6. Pacesetting leadership style
Leaders who take this attitude are very driven and set the bar high. Their approach pushes employees hard and fast so as to meet the company targets. It is an effective leadership style for getting things done, but at the same time it can be problematic. Even highly motivated employees could struggle to work effectively under that amount of pressure. Being flexible in your leadership may be the best way to engage with your team.
Does that mean you should avoid this leadership style altogether? Not quite. If you are an energetic entrepreneur working with a like-minded team, this style may suit you all. Even so, it is not a great idea to stick with this approach for long periods, as it can create stress and lead to burn out.
Choosing a different leadership style
So far, we have given you an overview of the different leadership styles that are available. Each on has its pros and cons. Some may boost employee engagement or help to facilitate team meetings, whereas others might detract from team unity or add to employee unhappiness.
Develop a signature style, but you should also make use of useful leadership qualities from other styles depending on the situation. The most effective leaders are able to adapt their approach and know when and where to apply each one. So, how do you reach this point?
Know yourself. Start by learning what your dominant leadership style is. Then, ask trusted colleagues to describe the strengths of your technique. Once you know your strengths, start to familiarise yourself with the different leadership styles. Understanding the various leadership methods, and how yours fits into them, will help you to become a better leader. For example, maybe the liberating structures of a democratic style can be applied so that your employees feel empowered to participate in team meetings.
Practice. Be genuine with the approaches you use. Changing leadership style can be a challenge for even the best team leader. Don’t abandon who you are, but practice the qualities you want to add to your roster until they become natural. The best leadership style often comes naturally to you and sometimes just needs tweaking a little. Small changes can help you to evolve and gain your employees’ trust and loyalty.
Stay agile. The traditional leadership styles still have some relevance in the modern workplace. However, new leadership approaches need to be integrated in order to keep pace with other companies. By staying agile, you allow yourself to adapt to a changing workplace, which in turn leads creates the best working environment for employees.
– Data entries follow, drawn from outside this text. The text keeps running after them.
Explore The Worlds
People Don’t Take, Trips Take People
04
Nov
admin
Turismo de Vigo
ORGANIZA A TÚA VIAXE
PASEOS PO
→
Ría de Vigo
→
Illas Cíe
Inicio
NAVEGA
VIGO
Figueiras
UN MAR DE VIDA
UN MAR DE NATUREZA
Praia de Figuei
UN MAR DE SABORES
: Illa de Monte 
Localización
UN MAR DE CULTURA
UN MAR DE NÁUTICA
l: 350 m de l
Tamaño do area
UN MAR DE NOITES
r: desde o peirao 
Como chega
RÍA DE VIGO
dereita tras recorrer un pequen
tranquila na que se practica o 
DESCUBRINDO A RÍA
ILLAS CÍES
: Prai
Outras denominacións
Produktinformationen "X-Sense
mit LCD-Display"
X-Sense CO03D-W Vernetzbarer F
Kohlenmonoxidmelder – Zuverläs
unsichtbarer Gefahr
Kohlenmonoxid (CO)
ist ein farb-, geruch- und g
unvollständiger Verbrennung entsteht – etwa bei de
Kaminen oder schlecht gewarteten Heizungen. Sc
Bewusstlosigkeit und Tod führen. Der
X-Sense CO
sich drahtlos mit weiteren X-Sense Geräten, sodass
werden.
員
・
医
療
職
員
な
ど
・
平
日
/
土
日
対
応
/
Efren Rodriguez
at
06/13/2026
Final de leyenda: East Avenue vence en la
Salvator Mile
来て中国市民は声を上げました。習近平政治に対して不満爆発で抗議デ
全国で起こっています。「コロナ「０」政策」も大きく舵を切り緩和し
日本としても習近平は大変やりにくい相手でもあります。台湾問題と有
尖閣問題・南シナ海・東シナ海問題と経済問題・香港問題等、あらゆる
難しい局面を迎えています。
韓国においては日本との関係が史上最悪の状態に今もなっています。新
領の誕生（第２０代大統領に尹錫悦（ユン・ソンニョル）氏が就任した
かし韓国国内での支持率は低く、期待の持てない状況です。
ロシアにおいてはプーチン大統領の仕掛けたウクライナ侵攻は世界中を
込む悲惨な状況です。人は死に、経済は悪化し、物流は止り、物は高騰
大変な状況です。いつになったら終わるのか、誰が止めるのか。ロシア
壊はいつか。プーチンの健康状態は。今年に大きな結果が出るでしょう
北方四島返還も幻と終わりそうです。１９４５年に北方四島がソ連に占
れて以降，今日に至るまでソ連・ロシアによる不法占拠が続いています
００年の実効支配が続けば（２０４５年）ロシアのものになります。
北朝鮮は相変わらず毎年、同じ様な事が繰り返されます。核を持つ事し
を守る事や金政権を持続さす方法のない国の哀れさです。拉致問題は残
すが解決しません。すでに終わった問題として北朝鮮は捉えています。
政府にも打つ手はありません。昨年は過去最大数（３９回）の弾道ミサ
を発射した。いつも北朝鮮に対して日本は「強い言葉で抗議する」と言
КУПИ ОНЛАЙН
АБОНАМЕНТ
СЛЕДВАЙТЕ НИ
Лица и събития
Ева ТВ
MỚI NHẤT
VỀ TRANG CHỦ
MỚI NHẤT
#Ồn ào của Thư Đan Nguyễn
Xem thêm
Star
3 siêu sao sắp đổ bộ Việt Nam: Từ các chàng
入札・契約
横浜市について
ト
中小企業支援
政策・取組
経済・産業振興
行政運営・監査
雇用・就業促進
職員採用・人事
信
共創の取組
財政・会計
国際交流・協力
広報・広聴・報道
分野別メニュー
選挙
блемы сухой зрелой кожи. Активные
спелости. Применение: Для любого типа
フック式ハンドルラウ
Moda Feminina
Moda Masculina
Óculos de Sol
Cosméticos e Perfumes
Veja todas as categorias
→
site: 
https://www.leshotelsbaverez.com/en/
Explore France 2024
Strengthening different leadership styles
It is important to recognise and understand different leadership styles, as well as their best uses. Leadership is about using strengths to inspire and motivate others. Leadership coaching can help you to understand alternative approaches and strengthen your own. The best of these courses will teach you about human behaviour, but also will raise your own self-awareness and will offer chances to practice too.